ANALYSIS: Trump bets on himself in showdown with North Korea

"Trump is gambling on his... instincts in a showdown with a rogue nuclear power"

With rhetoric that is literally incendiary -– the promise of “fire and fury,” repeated twice for effect -– the president is calculating that North Korea will change its behavior based on language the regime might recognize because it sounds so much like its own.

Tillerson said he doesn’t view any of this as a step closer to war: “Americans should sleep well at night,” he said while touching down for a refueling stop in Guam, an American territory the North Koreans are explicitly threatening with a possible attack.

But the actions are setting off alarms even among national security hawks. Kim Jong Un is an unpredictable actor, and the consequences of the wrong move are potentially dire and deadly.

The public seems to share such concerns.
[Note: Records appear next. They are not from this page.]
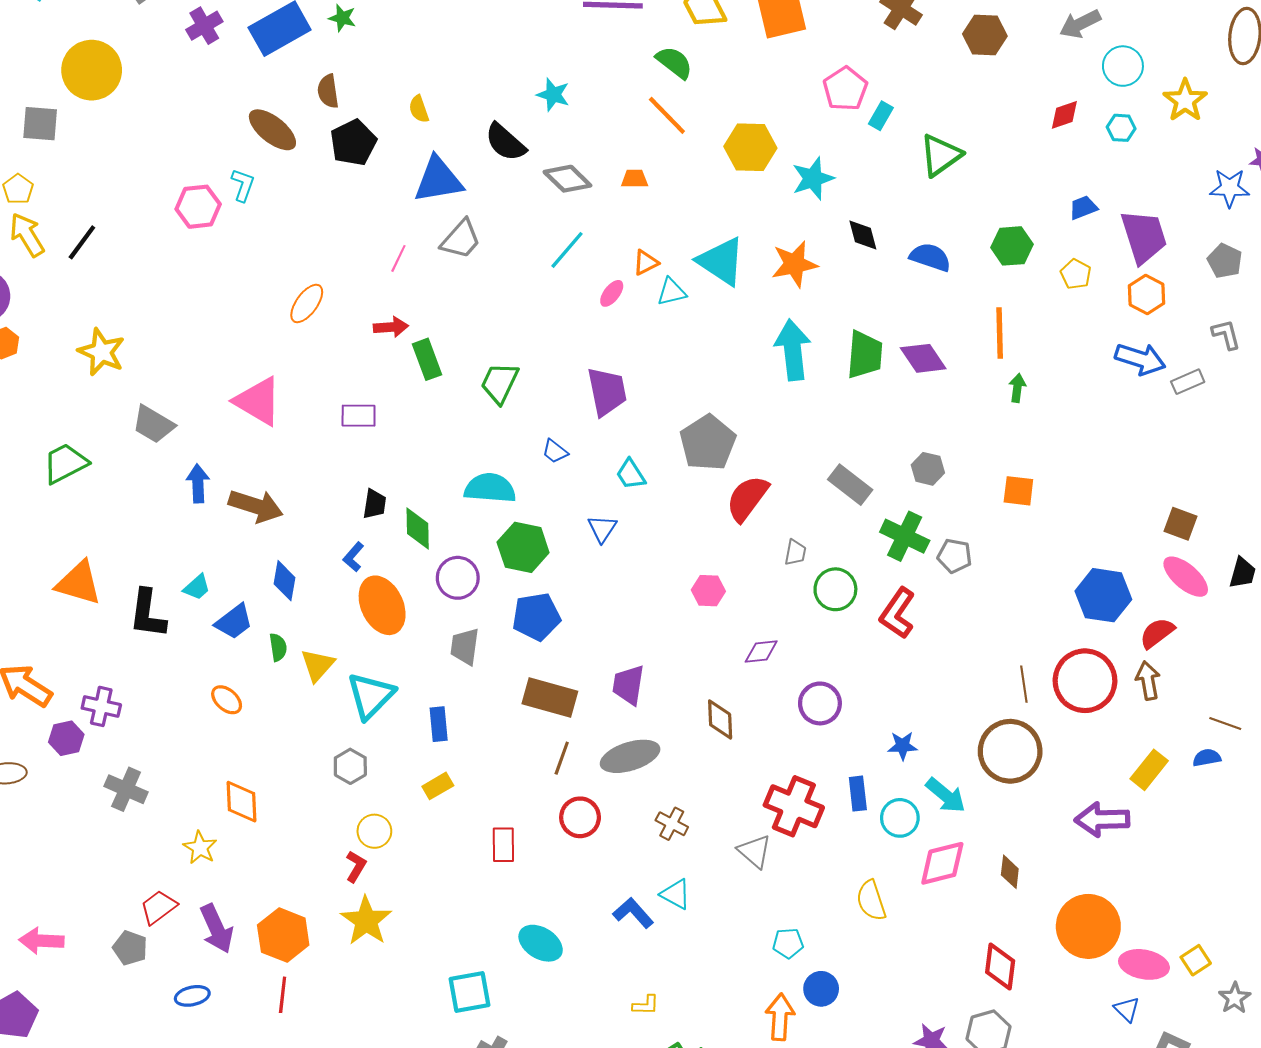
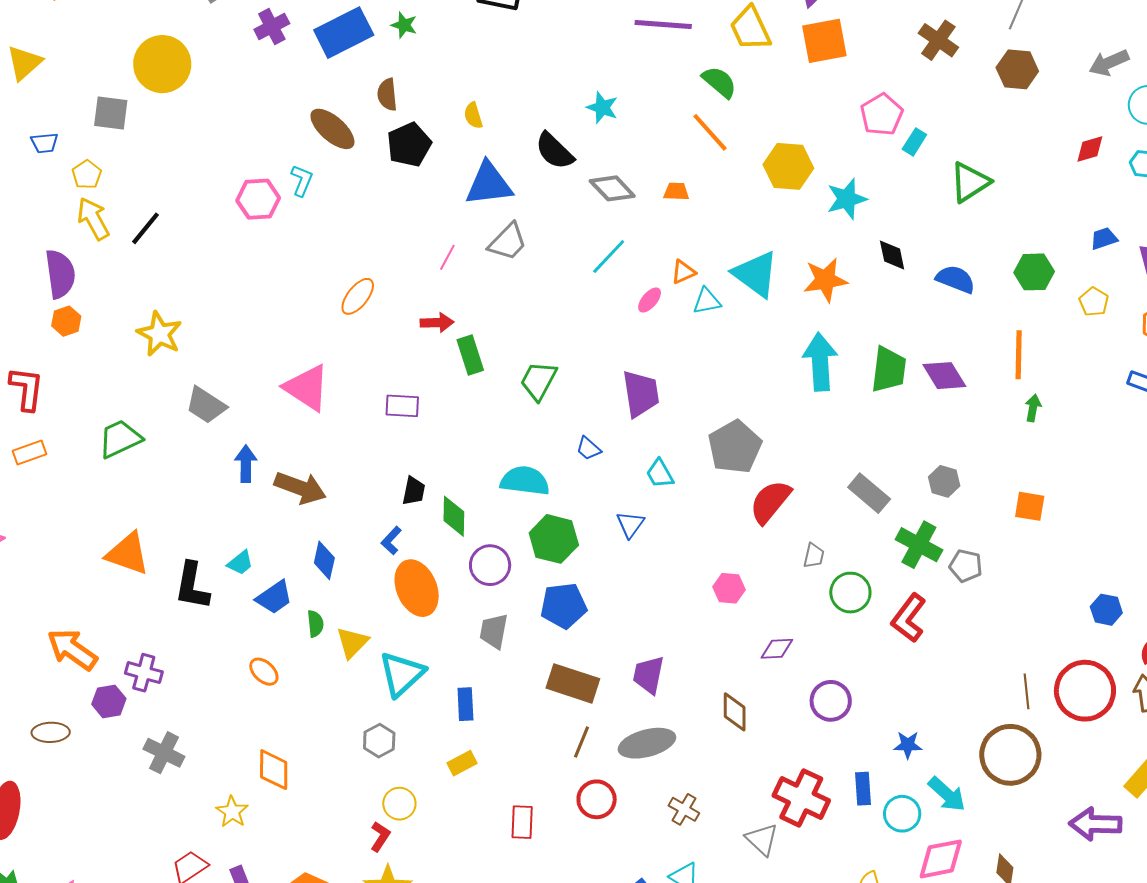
blue hexagon: (1103, 595) -> (1106, 610), size x0.6

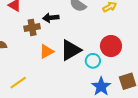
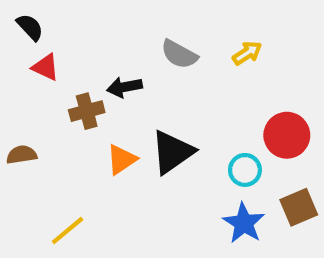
red circle: (111, 46) -> (287, 135), moved
cyan circle: (93, 61) -> (245, 170), moved

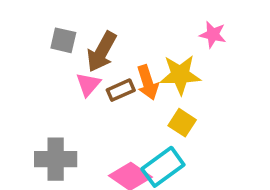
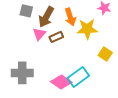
orange arrow: (148, 82) -> (70, 17), moved
yellow square: (182, 123) -> (105, 54), moved

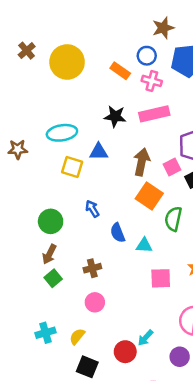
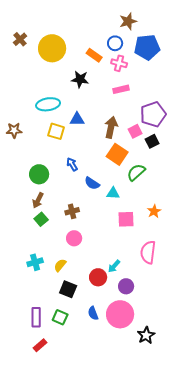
pink rectangle: (154, 114) -> (121, 89), size x0.7
black star: (115, 116) -> (80, 79), moved
brown star: (18, 149) -> (14, 130), moved
green semicircle: (173, 219) -> (136, 172), turned 36
blue semicircle: (118, 233) -> (92, 183), turned -35
purple circle: (180, 357) -> (126, 286), moved

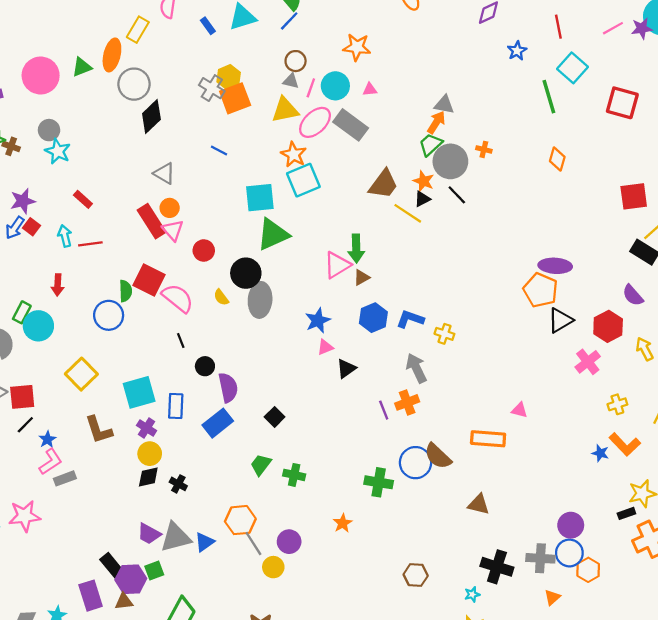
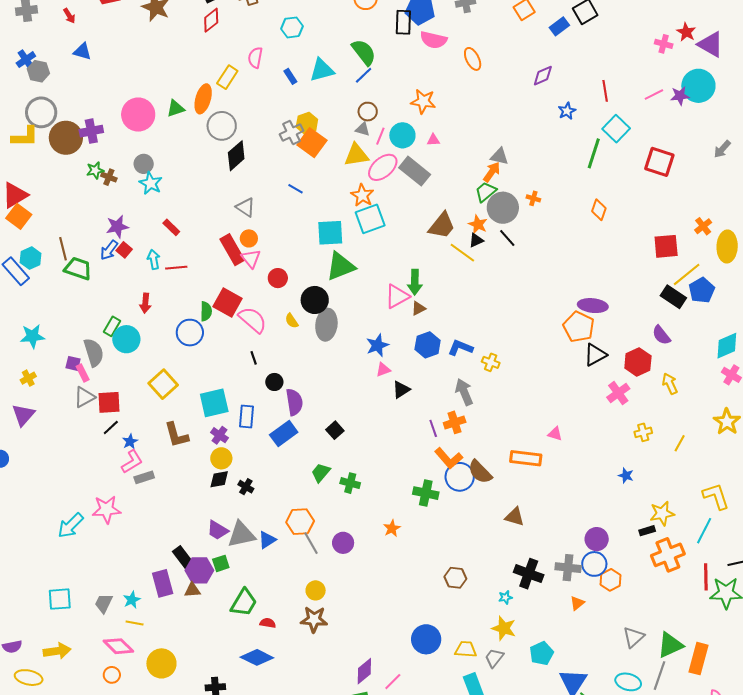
gray cross: (212, 88) -> (291, 133), turned 30
green line: (549, 97) -> (594, 153), turned 32
orange square: (235, 98) -> (312, 143), turned -36
orange L-shape: (625, 444) -> (449, 458), moved
yellow circle: (273, 567) -> (316, 590), moved

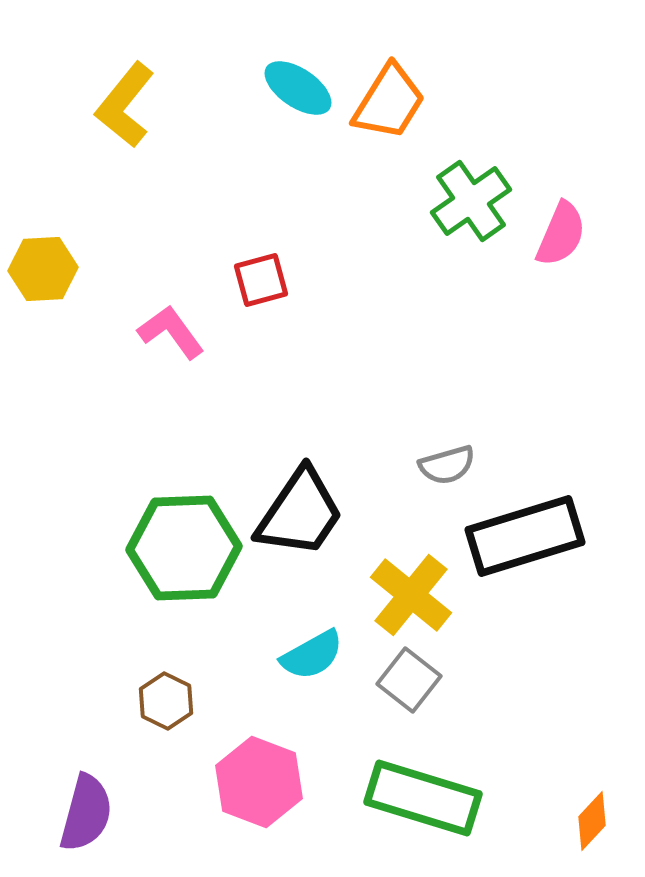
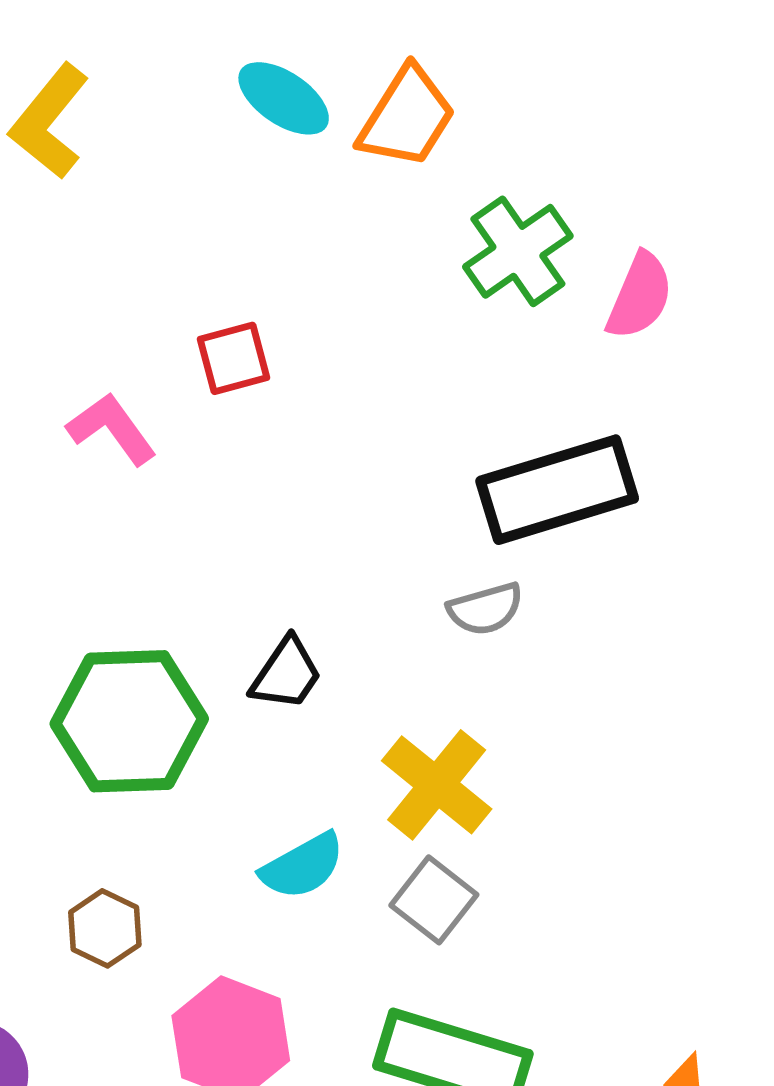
black trapezoid: (300, 513) -> (286, 674), size x0.6
black rectangle: (525, 536) -> (557, 490), moved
In a CBS News poll out this week, 61 percent of Americans said they were uneasy about Trump’s ability to handle the North Korean nuclear situation. That poll was taken before reports emerged indicating that US intelligence officials believe the regime has a nuclear warhead it can fit on its missiles.

Trump was elected on the promise of doing things radically differently. That included a vow not to tolerate the nuclear threats of an isolated, though quite dangerous, regime in North Korea.

The president plays political poker, not chess. He is probably bluffing. But with Trump -– as with his North Korean counterpart -– it’s not possible to know for sure. And this time, the stakes could not be higher.